MEG is routinely used in clinical practice to prepare for certain neurosurgery interventions targeting issues such as tumors and drug-resistant epilepsy. Initial tests suggest that it could also be useful for the early diagnosis of various neurological disease, including Alzheimer's disease. But the need to cool the SQUID sensors to 4 K and the system's imposing magnetic shielding make it very costly, and not user friendly. Consequently, there are only around a hundred such systems in the world, including five in France.

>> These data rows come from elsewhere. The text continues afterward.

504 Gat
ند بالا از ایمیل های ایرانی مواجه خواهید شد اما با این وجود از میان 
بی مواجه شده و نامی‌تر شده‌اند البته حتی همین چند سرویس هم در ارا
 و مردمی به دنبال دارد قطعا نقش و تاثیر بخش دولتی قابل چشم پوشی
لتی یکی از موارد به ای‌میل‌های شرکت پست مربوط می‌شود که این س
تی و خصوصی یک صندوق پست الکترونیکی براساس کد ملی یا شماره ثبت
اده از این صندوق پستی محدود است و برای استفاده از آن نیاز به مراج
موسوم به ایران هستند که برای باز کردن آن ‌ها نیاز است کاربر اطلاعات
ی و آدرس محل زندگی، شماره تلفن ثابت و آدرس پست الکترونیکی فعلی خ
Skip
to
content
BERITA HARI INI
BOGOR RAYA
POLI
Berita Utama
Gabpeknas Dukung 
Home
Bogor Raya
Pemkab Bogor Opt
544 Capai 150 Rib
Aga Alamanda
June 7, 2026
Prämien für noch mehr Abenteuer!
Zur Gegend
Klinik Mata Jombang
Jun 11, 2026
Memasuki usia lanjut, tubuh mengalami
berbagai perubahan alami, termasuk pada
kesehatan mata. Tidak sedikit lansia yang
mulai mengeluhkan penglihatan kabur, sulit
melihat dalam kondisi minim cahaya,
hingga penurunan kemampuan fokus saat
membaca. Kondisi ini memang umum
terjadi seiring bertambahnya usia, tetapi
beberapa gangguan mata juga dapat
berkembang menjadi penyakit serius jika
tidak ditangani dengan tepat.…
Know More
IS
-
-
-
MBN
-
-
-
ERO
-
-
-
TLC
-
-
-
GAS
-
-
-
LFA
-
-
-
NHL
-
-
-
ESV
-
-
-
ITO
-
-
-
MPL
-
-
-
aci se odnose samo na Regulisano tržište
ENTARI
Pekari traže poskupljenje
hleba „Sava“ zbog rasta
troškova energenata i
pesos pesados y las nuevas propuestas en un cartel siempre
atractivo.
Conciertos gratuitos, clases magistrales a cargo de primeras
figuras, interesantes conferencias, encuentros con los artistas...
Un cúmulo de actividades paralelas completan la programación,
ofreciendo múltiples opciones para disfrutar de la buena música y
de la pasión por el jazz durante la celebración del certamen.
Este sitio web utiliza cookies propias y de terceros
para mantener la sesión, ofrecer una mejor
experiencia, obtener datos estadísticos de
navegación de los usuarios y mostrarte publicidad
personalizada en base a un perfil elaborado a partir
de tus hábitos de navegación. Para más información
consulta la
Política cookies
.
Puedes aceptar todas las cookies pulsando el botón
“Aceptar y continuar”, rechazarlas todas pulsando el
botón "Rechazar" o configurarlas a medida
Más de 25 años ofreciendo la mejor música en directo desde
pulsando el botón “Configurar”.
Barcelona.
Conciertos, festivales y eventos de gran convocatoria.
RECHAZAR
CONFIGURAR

• No heating, no cryogenics and lightweight magnetic shielding

CEA-Leti has chosen a technological direction that considerably reduces these constraints while retaining the investigative power of MEG. Its sensors use helium-4 excited to a metastable state as their sensitive element. They operate at room temperature and are placed in contact with the skull, as close as possible to the signal being detected. This is not possible with SQUID sensors, which are too cold, or alkali-based sensors at 150°C, another solution examined by several teams.

These new sensors have no need for cryogenic cooling and require five times less magnetic shielding than SQUIDs, making it possible to expand access to magnetoencephalography and extend its use. They have 20 times more bandwidth than heated alkaline atoms (2 kHz compared with 100 Hz), which is vital for imaging rapid phenomena such as epilepsy.

Mag4Health has been recently launched with the aim of developing a 64-sensor MEG helmet covering the whole head by 2023, and then a MEG system to be marketed for clinical use by 2026.

Two five-sensor prototypes have already been built. They are currently being tested at six university hospitals.